§ **TASK DESCRIPTION**: Every entry below must be transcribed word for word, and the images must be left out.

§ **DATA TO PROCESS**:
-=-=-

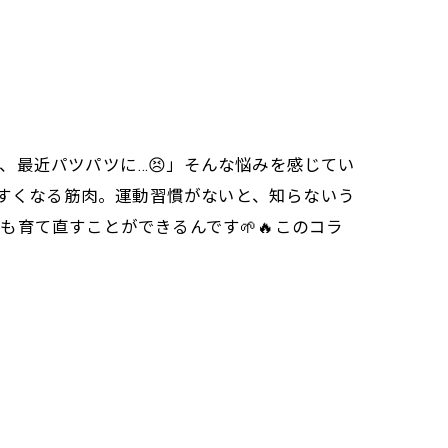
、最近パツパツに…😣」そんな悩みを感じてい
ちやすくなる筋肉。運動習慣がないと、知らないう
育て直すことができるんです🌱🔥このコラ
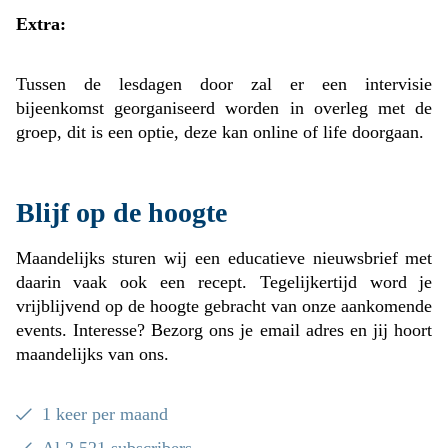
Extra:
Tussen de lesdagen door zal er een intervisie
bijeenkomst georganiseerd worden in overleg met de
groep, dit is een optie, deze kan online of life doorgaan.
Blijf op de hoogte
Maandelijks sturen wij een educatieve nieuwsbrief met
daarin vaak ook een recept. Tegelijkertijd word je
vrijblijvend op de hoogte gebracht van onze aankomende
events. Interesse? Bezorg ons je email adres en jij hoort
maandelijks van ons.
1 keer per maand
Al 2.521 subscribers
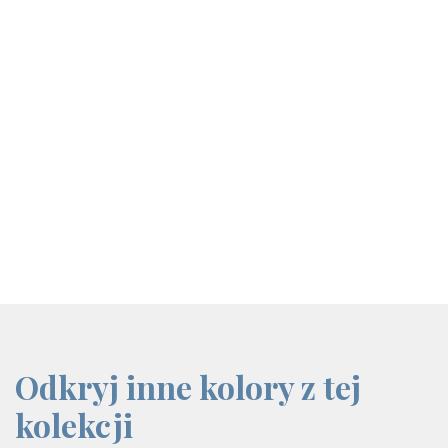
screenreader.iframe link
Odkryj inne kolory z tej
kolekcji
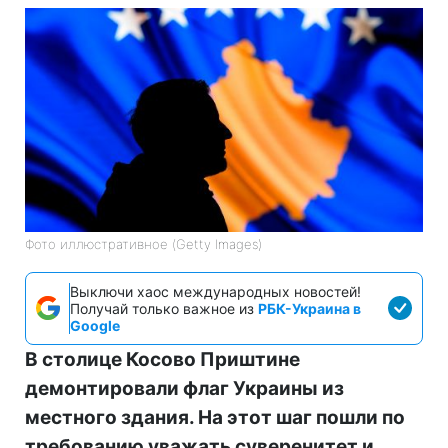
Фото иллюстративное (Getty Images)
Выключи хаос международных новостей!
Получай только важное из
РБК-Украина в
Google
В столице Косово Приштине
демонтировали флаг Украины из
местного здания. На этот шаг пошли по
требованию уважать суверенитет и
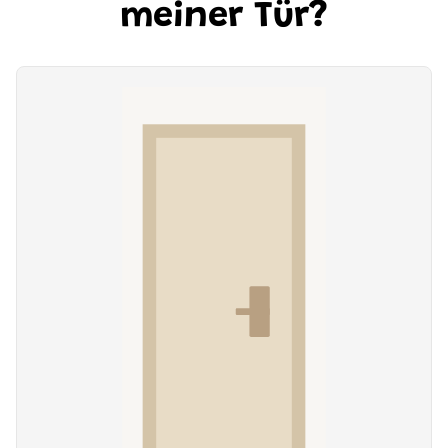
meiner Tür?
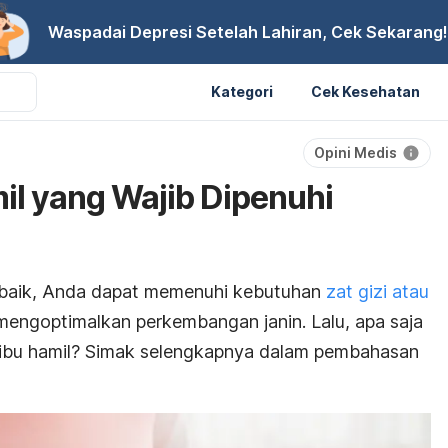
Waspadai Depresi Setelah Lahiran, Cek Sekarang!
Kategori
Cek Kesehatan
Opini Medis
mil yang Wajib Dipenuhi
 baik, Anda dapat memenuhi kebutuhan
zat gizi atau
engoptimalkan perkembangan janin. Lalu, apa saja
k ibu hamil? Simak selengkapnya dalam pembahasan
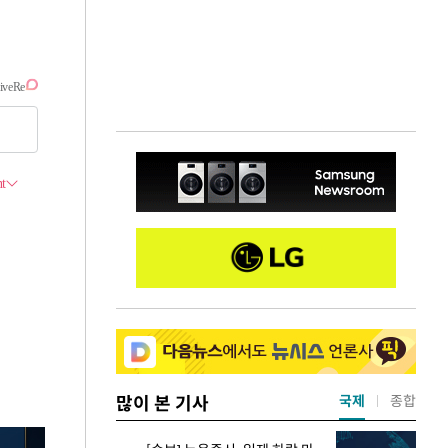
많이 본 기사
국제
종합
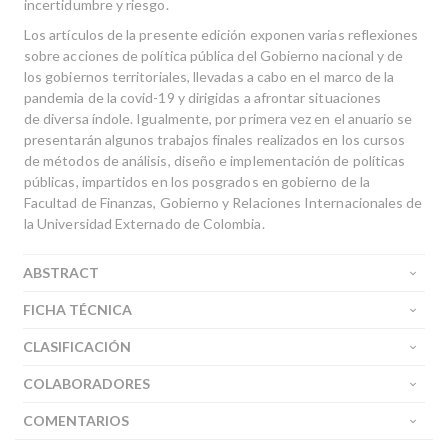
incertidumbre y riesgo.
Los artículos de la presente edición exponen varias reflexiones
sobre acciones de política pública del Gobierno nacional y de
los gobiernos territoriales, llevadas a cabo en el marco de la
pandemia de la covid-19 y dirigidas a afrontar situaciones
de diversa índole. Igualmente, por primera vez en el anuario se
presentarán algunos trabajos finales realizados en los cursos
de métodos de análisis, diseño e implementación de políticas
públicas, impartidos en los posgrados en gobierno de la
Facultad de Finanzas, Gobierno y Relaciones Internacionales de
la Universidad Externado de Colombia.
ABSTRACT
FICHA TÉCNICA
CLASIFICACIÓN
COLABORADORES
COMENTARIOS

-=-=-

§ **OUTPUT FOR THIS TASK**:
、最近パツパツに…😣」そんな悩みを感じてい
ちやすくなる筋肉。運動習慣がないと、知らないう
育て直すことができるんです🌱🔥このコラ
Extra:
Tussen de lesdagen door zal er een intervisie
bijeenkomst georganiseerd worden in overleg met de
groep, dit is een optie, deze kan online of life doorgaan.
Blijf op de hoogte
Maandelijks sturen wij een educatieve nieuwsbrief met
daarin vaak ook een recept. Tegelijkertijd word je
vrijblijvend op de hoogte gebracht van onze aankomende
events. Interesse? Bezorg ons je email adres en jij hoort
maandelijks van ons.
1 keer per maand
Al 2.521 subscribers
screenreader.iframe link
Odkryj inne kolory z tej
kolekcji
Фото иллюстративное (Getty Images)
Выключи хаос международных новостей!
Получай только важное из
РБК-Украина в
Google
В столице Косово Приштине
демонтировали флаг Украины из
местного здания. На этот шаг пошли по
требованию уважать суверенитет и
meiner Tür?
Waspadai Depresi Setelah Lahiran, Cek Sekarang!
Kategori
Cek Kesehatan
Opini Medis
mil yang Wajib Dipenuhi
 baik, Anda dapat memenuhi kebutuhan
zat gizi atau
engoptimalkan perkembangan janin. Lalu, apa saja
k ibu hamil? Simak selengkapnya dalam pembahasan
많이 본 기사
국제
종합
incertidumbre y riesgo.
Los artículos de la presente edición exponen varias reflexiones
sobre acciones de política pública del Gobierno nacional y de
los gobiernos territoriales, llevadas a cabo en el marco de la
pandemia de la covid-19 y dirigidas a afrontar situaciones
de diversa índole. Igualmente, por primera vez en el anuario se
presentarán algunos trabajos finales realizados en los cursos
de métodos de análisis, diseño e implementación de políticas
públicas, impartidos en los posgrados en gobierno de la
Facultad de Finanzas, Gobierno y Relaciones Internacionales de
la Universidad Externado de Colombia.
ABSTRACT
FICHA TÉCNICA
CLASIFICACIÓN
COLABORADORES
COMENTARIOS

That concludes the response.